(Source records)
BEGIN
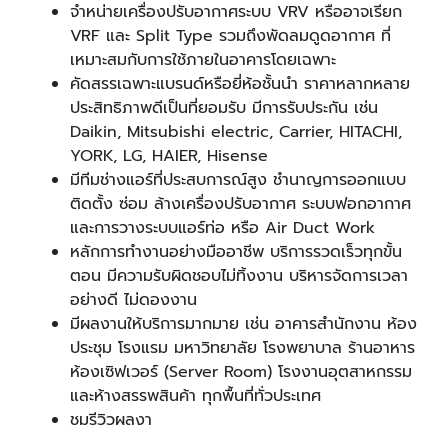
จำหน่ายเครื่องปรับอากาศระบบ VRV หรืออาจเรียก
VRF และ Split Type รวมถึงพัดลมดูดอากาศ ที่
เหมาะสมกับการใช้ภายในอาคารโดยเฉพาะ
คัดสรรเฉพาะแบรนด์หรือยี่ห้อชั้นนำ ราคาหลากหลาย
ประสิทธิภาพดีเป็นที่ยอมรับ มีการรับประกัน เช่น
Daikin, Mitsubishi electric, Carrier, HITACHI,
YORK, LG, HAIER, Hisense
มีทีมช่างแอร์ที่ประสบการณ์สูง ชำนาญการออกแบบ
ติดตั้ง ซ่อม ล้างเครื่องปรับอากาศ ระบบฟอกอากาศ
และการวางระบบแอร์ท่อ หรือ Air Duct Work
หลักการทำงานอย่างมืออาชีพ บริการรวดเร็วทุกขั้น
ตอน มีความรับผิดชอบไม่ทิ้งงาน บริหารจัดการเวลา
อย่างดี ไม่ดองงาน
มีผลงานให้บริการมากมาย เช่น อาคารสำนักงาน ห้อง
ประชุม โรงแรม มหาวิทยาลัย โรงพยาบาล ร้านอาหาร
ห้องเซิฟเวอร์ (Server Room) โรงงานอุตสาหกรรม
และห้างสรรพสินค้า ทุกพื้นที่ทั่วประเทศ
ชมรีวิวผลงา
END
_TASK BRIEF:_ If a line comes after the line with "อย่างดี ไม่ดองงาน", it stays out; print exactly every line from the start of the entries up to and including that line, but no pictures.

_ANSWER:_
จำหน่ายเครื่องปรับอากาศระบบ VRV หรืออาจเรียก
VRF และ Split Type รวมถึงพัดลมดูดอากาศ ที่
เหมาะสมกับการใช้ภายในอาคารโดยเฉพาะ
คัดสรรเฉพาะแบรนด์หรือยี่ห้อชั้นนำ ราคาหลากหลาย
ประสิทธิภาพดีเป็นที่ยอมรับ มีการรับประกัน เช่น
Daikin, Mitsubishi electric, Carrier, HITACHI,
YORK, LG, HAIER, Hisense
มีทีมช่างแอร์ที่ประสบการณ์สูง ชำนาญการออกแบบ
ติดตั้ง ซ่อม ล้างเครื่องปรับอากาศ ระบบฟอกอากาศ
และการวางระบบแอร์ท่อ หรือ Air Duct Work
หลักการทำงานอย่างมืออาชีพ บริการรวดเร็วทุกขั้น
ตอน มีความรับผิดชอบไม่ทิ้งงาน บริหารจัดการเวลา
อย่างดี ไม่ดองงาน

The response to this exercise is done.